Yes, the abundance of the information on hand was enough to keep even the most serious gearheads happy. But that didn’t mean they couldn’t enjoy themselves.

OpenPOWER Redux

As I mentioned in last week’s Review, my main reason for being at GTC 2016 was to attend the parallel OpenPOWER Summit, and it did not disappoint. Guest analyst Joe Clabby (in this same issue of the Review) provides a terrific overview of the Summit, so I’ll offer thoughts on a couple of specific issues.

First, the continuing growth of both Foundation members (from the 130 announced last year to over 200 this year) and commercial solutions (adding 50 more solutions to the 30 introduced in 2015) suggests that the Foundation has real staying power (no pun intended). That’s partly due to the robustness of IBM’s POWER architecture, the leading force in RISC-based systems, as well as the growth of Linux-based solutions in on-premises and cloud computing.

But it also says something about the value of open source collaboration in initiating new business models and standards. Like most IT industry analysts, I’ve seen dozens of strategic partnerships and alliances try and mostly fail to drive forward from the starting line. In contrast, the OpenPOWER Foundation seems to be firing on all cylinders and accelerating with little, if any, resistance. The Foundation also seems to be lending momentum to IBM’s Power Systems organization, which noted a 4% increase in revenues during Q4 2015.

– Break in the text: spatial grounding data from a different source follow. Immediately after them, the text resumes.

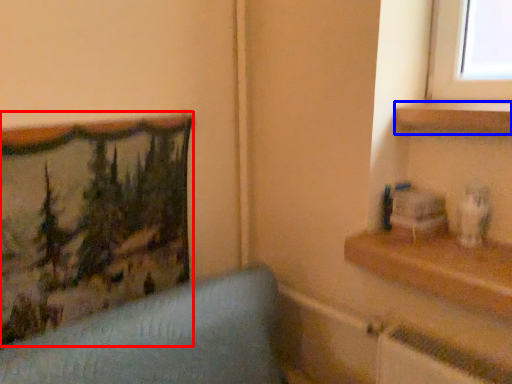 Question: Which of the following is the closest to the observer, picture frame (highlighted by a red box) or shelf (highlighted by a blue box)?

Choices:
 (A) picture frame
 (B) shelf

Answer: (A) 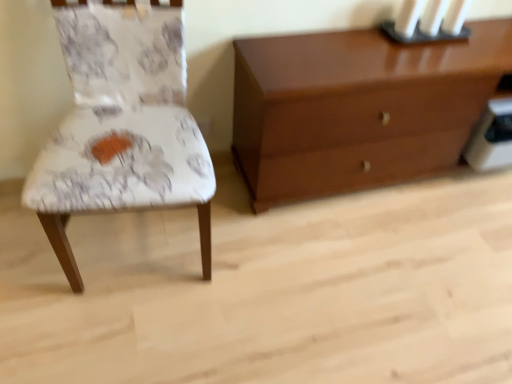 Where is `white fabric chair at left`? Image resolution: width=512 pixels, height=384 pixels. white fabric chair at left is located at coordinates (121, 124).

Which object is more forward, white fabric chair at left or glossy wood chest of drawers at upper right?

Positioned in front is white fabric chair at left.

This screenshot has width=512, height=384. What are the coordinates of `chest of drawers to the right of white fabric chair at left` in the screenshot? It's located at (358, 108).

Considering the positions of objects black matte candle holder at upper right and glossy wood chest of drawers at upper right in the image provided, who is in front, black matte candle holder at upper right or glossy wood chest of drawers at upper right?

glossy wood chest of drawers at upper right is more forward.

Considering the sizes of objects black matte candle holder at upper right and glossy wood chest of drawers at upper right in the image provided, who is taller, black matte candle holder at upper right or glossy wood chest of drawers at upper right?

Standing taller between the two is glossy wood chest of drawers at upper right.

Do you think black matte candle holder at upper right is within glossy wood chest of drawers at upper right, or outside of it?

black matte candle holder at upper right is inside glossy wood chest of drawers at upper right.

Are black matte candle holder at upper right and glossy wood chest of drawers at upper right making contact?

No, black matte candle holder at upper right is not in contact with glossy wood chest of drawers at upper right.

From the image's perspective, is white fabric chair at left under black matte candle holder at upper right?

Yes, from the image's perspective, white fabric chair at left is beneath black matte candle holder at upper right.

Would you say white fabric chair at left is to the left or to the right of black matte candle holder at upper right in the picture?

white fabric chair at left is to the left of black matte candle holder at upper right.

Between point (133, 133) and point (462, 35), which one is positioned behind?

Point (462, 35)

From a real-world perspective, does white fabric chair at left sit lower than black matte candle holder at upper right?

Yes.

Is glossy wood chest of drawers at upper right positioned with its back to white fabric chair at left?

No, glossy wood chest of drawers at upper right is not facing away from white fabric chair at left.

Does glossy wood chest of drawers at upper right have a greater width compared to white fabric chair at left?

No, glossy wood chest of drawers at upper right is not wider than white fabric chair at left.

Who is shorter, glossy wood chest of drawers at upper right or white fabric chair at left?

glossy wood chest of drawers at upper right.

Considering the sizes of objects black matte candle holder at upper right and white fabric chair at left in the image provided, who is shorter, black matte candle holder at upper right or white fabric chair at left?

With less height is black matte candle holder at upper right.

Considering the sizes of objects black matte candle holder at upper right and white fabric chair at left in the image provided, who is bigger, black matte candle holder at upper right or white fabric chair at left?

With larger size is white fabric chair at left.

Is black matte candle holder at upper right oriented towards white fabric chair at left?

No, black matte candle holder at upper right is not oriented towards white fabric chair at left.

Would you say black matte candle holder at upper right is inside or outside white fabric chair at left?

black matte candle holder at upper right is outside white fabric chair at left.

Can you confirm if glossy wood chest of drawers at upper right is positioned to the left of black matte candle holder at upper right?

Indeed, glossy wood chest of drawers at upper right is positioned on the left side of black matte candle holder at upper right.

Is glossy wood chest of drawers at upper right looking in the opposite direction of black matte candle holder at upper right?

No, glossy wood chest of drawers at upper right is not facing away from black matte candle holder at upper right.

Is the surface of glossy wood chest of drawers at upper right in direct contact with black matte candle holder at upper right?

No, glossy wood chest of drawers at upper right is not making contact with black matte candle holder at upper right.

In order to click on chest of drawers behind the white fabric chair at left in this screenshot , I will do `click(358, 108)`.

This screenshot has height=384, width=512. Find the location of `chest of drawers to the left of black matte candle holder at upper right`. chest of drawers to the left of black matte candle holder at upper right is located at coordinates (358, 108).

From the image, which object appears to be farther from white fabric chair at left, black matte candle holder at upper right or glossy wood chest of drawers at upper right?

The object further to white fabric chair at left is black matte candle holder at upper right.

When comparing their distances from white fabric chair at left, does glossy wood chest of drawers at upper right or black matte candle holder at upper right seem further?

The object further to white fabric chair at left is black matte candle holder at upper right.

From the picture: Looking at the image, which one is located further to black matte candle holder at upper right, white fabric chair at left or glossy wood chest of drawers at upper right?

Among the two, white fabric chair at left is located further to black matte candle holder at upper right.

Consider the image. When comparing their distances from glossy wood chest of drawers at upper right, does black matte candle holder at upper right or white fabric chair at left seem closer?

black matte candle holder at upper right is positioned closer to the anchor glossy wood chest of drawers at upper right.

Based on their spatial positions, is white fabric chair at left or black matte candle holder at upper right closer to glossy wood chest of drawers at upper right?

The object closer to glossy wood chest of drawers at upper right is black matte candle holder at upper right.

Based on their spatial positions, is glossy wood chest of drawers at upper right or white fabric chair at left further from black matte candle holder at upper right?

white fabric chair at left is positioned further to the anchor black matte candle holder at upper right.

Where is `chest of drawers between white fabric chair at left and black matte candle holder at upper right from left to right`? This screenshot has width=512, height=384. chest of drawers between white fabric chair at left and black matte candle holder at upper right from left to right is located at coordinates (358, 108).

That was a significant improvement over recent quarters, but Power Systems’ performance also outshone most x86-based server vendors. That good news can’t all be attributed to the OpenPOWER Foundation’s success, but it seems reasonable to infer that some synergies exist. In particular, by nurturing new vendors, use cases and markets for POWER-based technologies, the Foundation is also emphasizing the continuing vitality of the POWER architecture. That’s all to the good for IBM.

Google and POWER

There were numerous news events and product announcements during the Summit, but the most impactful were those made by Foundation co-founder Google, which noted that it is developing (with Rackspace) a new server form factor based on IBM’s upcoming POWER9 processors. That was big news for two connected reasons: 1) the sheer size of Google’s market presence and hyperscale IT infrastructure, and 2) the company’s longstanding reticence in discussing its data center efforts and plans.

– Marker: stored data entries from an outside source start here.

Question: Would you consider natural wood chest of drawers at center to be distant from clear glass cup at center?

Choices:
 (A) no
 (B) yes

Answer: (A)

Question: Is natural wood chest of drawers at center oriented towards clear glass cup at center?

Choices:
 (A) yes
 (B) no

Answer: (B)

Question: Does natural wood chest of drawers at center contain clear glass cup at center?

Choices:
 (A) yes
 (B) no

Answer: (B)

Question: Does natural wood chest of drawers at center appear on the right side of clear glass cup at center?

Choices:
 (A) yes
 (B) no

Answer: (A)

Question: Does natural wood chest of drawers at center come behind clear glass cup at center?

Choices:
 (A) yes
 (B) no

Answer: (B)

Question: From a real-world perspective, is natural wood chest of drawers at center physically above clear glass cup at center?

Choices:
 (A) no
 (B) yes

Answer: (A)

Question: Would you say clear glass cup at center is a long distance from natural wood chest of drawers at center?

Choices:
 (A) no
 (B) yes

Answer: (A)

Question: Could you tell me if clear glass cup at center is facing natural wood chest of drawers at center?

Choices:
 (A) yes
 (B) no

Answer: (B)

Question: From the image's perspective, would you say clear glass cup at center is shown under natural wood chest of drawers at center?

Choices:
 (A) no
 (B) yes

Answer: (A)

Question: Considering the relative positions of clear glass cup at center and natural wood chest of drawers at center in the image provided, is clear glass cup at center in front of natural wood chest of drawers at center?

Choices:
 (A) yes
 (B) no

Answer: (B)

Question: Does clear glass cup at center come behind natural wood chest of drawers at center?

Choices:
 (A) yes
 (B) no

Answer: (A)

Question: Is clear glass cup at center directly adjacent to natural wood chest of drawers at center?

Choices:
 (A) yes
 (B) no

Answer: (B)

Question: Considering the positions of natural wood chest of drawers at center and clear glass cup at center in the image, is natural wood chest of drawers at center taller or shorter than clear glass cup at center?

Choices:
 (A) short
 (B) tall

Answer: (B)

That Google is publicly discussing its current use of POWER-based systems was surprising enough, but even more so was this comment by Maire Mahoney, a Google engineering manager and a director on the OpenPOWER Foundation board: “We (Google) have ported our infrastructure onto the Power architecture. And most importantly, what that means is that our toolchain supports Power. So for our Google developers, enabling Power for their software applications is simply a matter of modifying a config file and off they go.”

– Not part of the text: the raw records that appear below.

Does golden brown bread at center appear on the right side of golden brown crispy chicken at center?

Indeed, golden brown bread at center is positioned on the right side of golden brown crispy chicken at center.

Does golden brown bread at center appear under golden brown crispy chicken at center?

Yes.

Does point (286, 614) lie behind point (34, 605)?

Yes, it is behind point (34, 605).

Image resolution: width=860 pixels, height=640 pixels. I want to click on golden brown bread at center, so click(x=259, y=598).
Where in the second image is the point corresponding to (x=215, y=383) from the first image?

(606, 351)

In other words, Google has used software innovation to make shifting from one hardware platform to another an essentially trivial event. That should allow the company to easily leverage whichever processor/system best complements a specific application, workload or use case. But it also significantly lowers the risk of testing/adopting new silicon and system designs, and to quickly abandon those that fail to deliver the goods. Certainly immediately, and probably over the longer term, this is very good news for the POWER architecture.

Final analysis

Overall, GTC 2016 delivered the goods in terms of short term newsworthiness and long term strategic vision. NVIDIA’s past successes bolster the company’s new efforts in deep learning, hyperscale data centers and autonomous automobiles. If you’ve found new markets and use cases for innovative GPUs in the past, the future looks bright, indeed.

A bright future also seems probable for the OpenPOWER Foundation and its growing member roster. That was evident in the expanding depth and breadth of new POWER-based data center solutions. But Google’s willingness to break silence and discuss its current and future use of OpenPOWER technologies bodes well for the Foundation.

In fact, it seems likely that GTC 2017 will feature significant announcements and surprises. After this year’s conference, anything seems possible.